ProS: Prompting-to-simulate Generalized knowledge for Universal Cross-Domain Retrieval
Kaipeng Fang, Jingkuan Song, Lianli Gao, Pengpeng Zeng, Zhi-Qi Cheng, Xiyao Li, Heng Tao Shen
TL;DR
This work tackles Universal Cross-Domain Retrieval (UCDR) by introducing ProS, a prompt-tuning framework that simulates generalized knowledge through Content-aware Dynamic Prompts (CaDP). ProS comprises two stages: Prompt Units Learning, which builds domain and semantic prompt units using a mask-and-align strategy, and Context-aware Simulator Learning, which trains a CaPS to generate CaDP under simulated test conditions.
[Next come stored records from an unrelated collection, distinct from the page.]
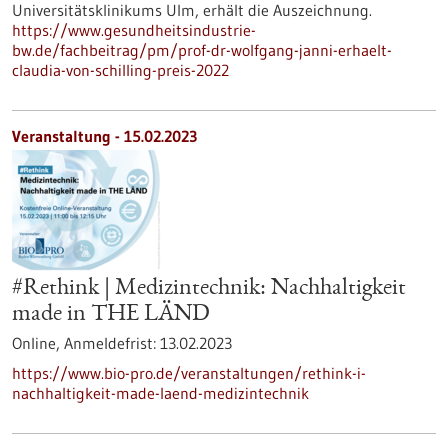
Universitätsklinikums Ulm, erhält die Auszeichnung.
https://www.gesundheitsindustrie-
bw.de/fachbeitrag/pm/prof-dr-wolfgang-janni-erhaelt-
claudia-von-schilling-preis-2022
Veranstaltung -
15.02.2023
#Rethink | Medizintechnik: Nachhaltigkeit
made in THE LÄND
Online,
Anmeldefrist:
13.02.2023
https://www.bio-pro.de/veranstaltungen/rethink-i-
nachhaltigkeit-made-laend-medizintechnik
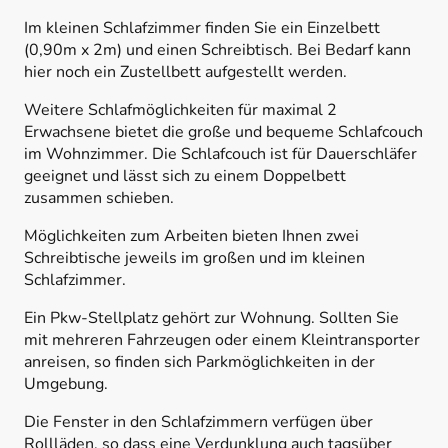
Im kleinen Schlafzimmer finden Sie ein Einzelbett
(0,90m x 2m) und einen Schreibtisch. Bei Bedarf kann
hier noch ein Zustellbett aufgestellt werden.
Weitere Schlafmöglichkeiten für maximal 2
Erwachsene bietet die große und bequeme Schlafcouch
im Wohnzimmer. Die Schlafcouch ist für Dauerschläfer
geeignet und lässt sich zu einem Doppelbett
zusammen schieben.
Möglichkeiten zum Arbeiten bieten Ihnen zwei
Schreibtische jeweils im großen und im kleinen
Schlafzimmer.
Ein Pkw-Stellplatz gehört zur Wohnung. Sollten Sie
mit mehreren Fahrzeugen oder einem Kleintransporter
anreisen, so finden sich Parkmöglichkeiten in der
Umgebung.
Die Fenster in den Schlafzimmern verfügen über
Rollläden, so dass eine Verdunklung auch tagsüber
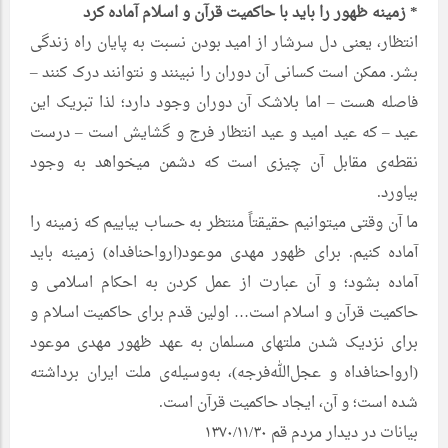
* زمینه ظهور را باید با حاکمیت قرآن و اسلام آماده کرد
انتظار، یعنی دل سرشار از امید بودن نسبت به پایان راه زندگی
بشر. ممکن است کسانی آن دوران را نبینند و نتوانند درک کنند –
فاصله هست – اما بلاشک آن دوران وجود دارد؛ لذا تبریک این
عید – که عید امید و عید انتظار فرج و گشایش است – درست
نقطه‌ی مقابل آن چیزی است که دشمن میخواهد به وجود
بیاورد.
ما آن وقتی میتوانیم حقیقتاً منتظر به حساب بیاییم که زمینه را
آماده کنیم. برای ظهور مهدی موعود(ارواحنافداه) زمینه باید
آماده بشود؛ و آن عبارت از عمل کردن به احکام اسلامی و
حاکمیت قرآن و اسلام است… اولین قدم برای حاکمیت اسلام و
برای نزدیک شدن ملتهای مسلمان به عهد ظهور مهدی موعود
(ارواحنافداه و عجل‌الله‌فرجه)، به‌وسیله‌ی ملت ایران برداشته
شده است؛ و آن، ایجاد حاکمیت قرآن است.
بیانات در دیدار مردم قم ۱۳۷۰/۱۱/۳۰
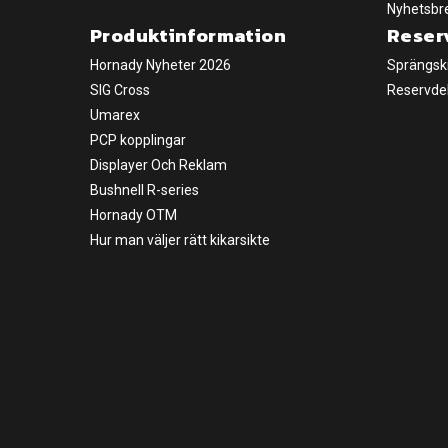
Nyhetsbr
Produktinformation
Reser
Hornady Nyheter 2026
Sprängsk
SIG Cross
Reservde
Umarex
PCP kopplingar
Displayer Och Reklam
Bushnell R-series
Hornady OTM
Hur man väljer rätt kikarsikte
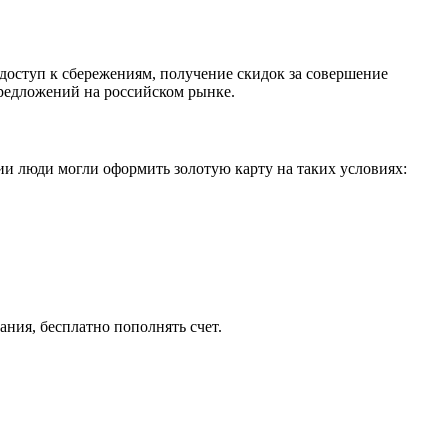
доступ к сбережениям, получение скидок за совершение
предложений на российском рынке.
зии люди могли оформить золотую карту на таких условиях:
ия, бесплатно пополнять счет.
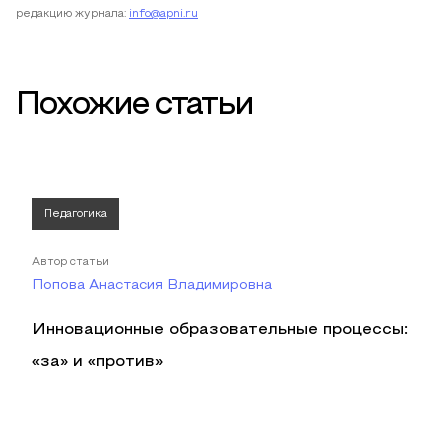
редакцию журнала:
info@apni.ru
Похожие статьи
Педагогика
Автор статьи
Попова Анастасия Владимировна
Инновационные образовательные процессы:
«за» и «против»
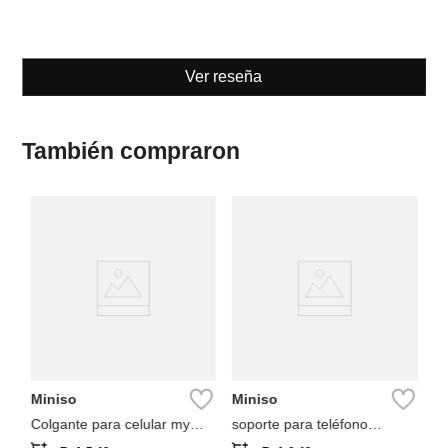
Ver reseña
También compraron
Pa
Bo
fl
Miniso
Miniso
Colgante para celular my
soporte para teléfono
melody
colección minecraft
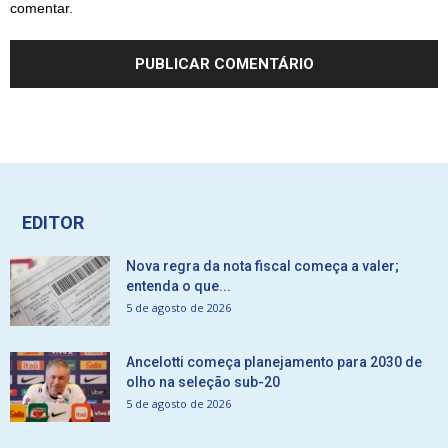
comentar.
EDITOR
Nova regra da nota fiscal começa a valer;
entenda o que...
5 de agosto de 2026
Ancelotti começa planejamento para 2030 de
olho na seleção sub-20
5 de agosto de 2026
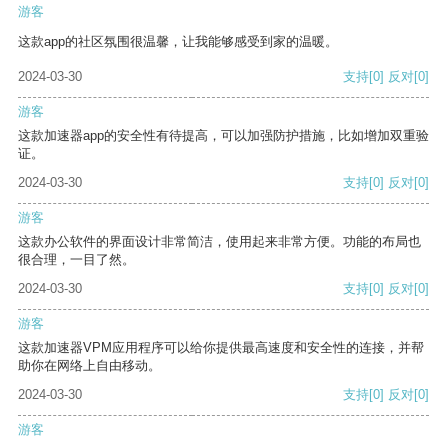
游客
这款app的社区氛围很温馨，让我能够感受到家的温暖。
2024-03-30
支持
[0]
反对
[0]
游客
这款加速器app的安全性有待提高，可以加强防护措施，比如增加双重验
证。
2024-03-30
支持
[0]
反对
[0]
游客
这款办公软件的界面设计非常简洁，使用起来非常方便。功能的布局也
很合理，一目了然。
2024-03-30
支持
[0]
反对
[0]
游客
这款加速器VPM应用程序可以给你提供最高速度和安全性的连接，并帮
助你在网络上自由移动。
2024-03-30
支持
[0]
反对
[0]
游客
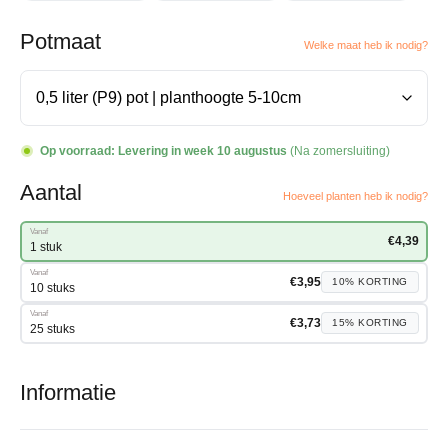
Potmaat
Welke maat heb ik nodig?
Op voorraad:
Levering in week 10 augustus
(Na zomersluiting)
Aantal
Hoeveel planten heb ik nodig?
Vanaf
€
4,39
1 stuk
Vanaf
€
3,95
10%
KORTING
10 stuks
Vanaf
€
3,73
15%
KORTING
25 stuks
Informatie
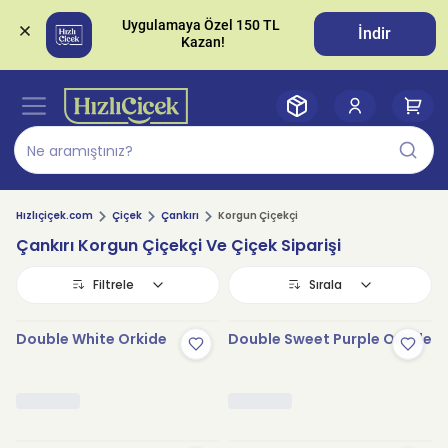
Uygulamaya Özel 150 TL 
İndir
Hızlıçiçek.com
Çiçek
Çankırı
Korgun Çiçekçi
Çankırı Korgun Çiçekçi Ve Çiçek Siparişi
Filtrele
Sırala
Double White Orkide
Double Sweet Purple Orkide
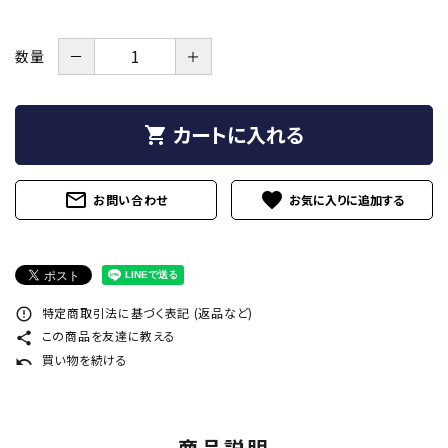
プライバシーポリシー
特定商取引法について
－
＋
数量
お問い合わせ
カートに入れる
shopping_cart
call
0242-22-1076
schedule
営業時間 - 9:00～19:00
mail_outline
favorite
お問い合わせ
close
特定商取引法に基づく表記 (返品など)
error_outline
この商品を友達に教える
share
買い物を続ける
undo
商品説明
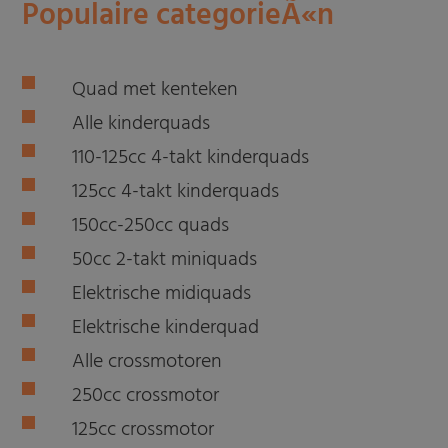
Populaire categorieÃ«n
Quad met kenteken
Alle kinderquads
110-125cc 4-takt kinderquads
125cc 4-takt kinderquads
150cc-250cc quads
50cc 2-takt miniquads
Elektrische midiquads
Elektrische kinderquad
Alle crossmotoren
250cc crossmotor
125cc crossmotor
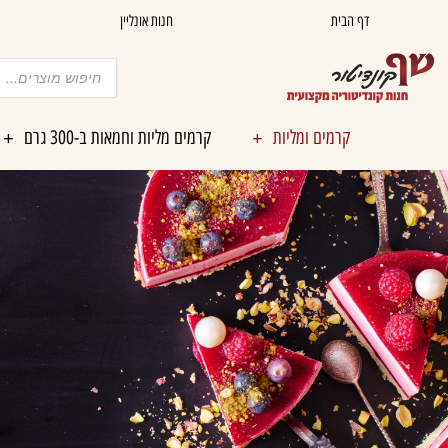
ילוג
דף הבית
חנות אונליין
תוכן
Products
search
קרמים ומליות
קרמים מליות וחמאות ב-300 גרם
CaDP then steers the CLIP image encoder to produce more generalizable embeddings for unseen domains and categories, enabling robust retrieval. Extensive experiments on DomainNet, Sketchy, and TU-Berlin demonstrate state-of-the-art performance with a modest parameter budget, and ablation studies confirm the importance of each component. The approach offers a practical, scalable path to open-set cross-domain search with publicly available code.
Abstract
The goal of Universal Cross-Domain Retrieval (UCDR) is to achieve robust performance in generalized test scenarios, wherein data may belong to strictly unknown domains and categories during training. Recently, pre-trained models with prompt tuning have shown strong generalization capabilities and attained noteworthy achievements in various downstream tasks, such as few-shot learning and video-text retrieval. However, applying them directly to UCDR may not sufficiently to handle both domain shift (i.e., adapting to unfamiliar domains) and semantic shift (i.e., transferring to unknown categories). To this end, we propose \textbf{Pro}mpting-to-\textbf{S}imulate (ProS), the first method to apply prompt tuning for UCDR. ProS employs a two-step process to simulate Content-aware Dynamic Prompts (CaDP) which can impact models to produce generalized features for UCDR. Concretely, in Prompt Units Learning stage, we introduce two Prompt Units to individually capture domain and semantic knowledge in a mask-and-align way. Then, in Context-aware Simulator Learning stage, we train a Content-aware Prompt Simulator under a simulated test scenarios to produce the corresponding CaDP. Extensive experiments conducted on three benchmark datasets show that our method achieves new state-of-the-art performance without bringing excessive parameters. Our method is publicly available at https://github.com/fangkaipeng/ProS.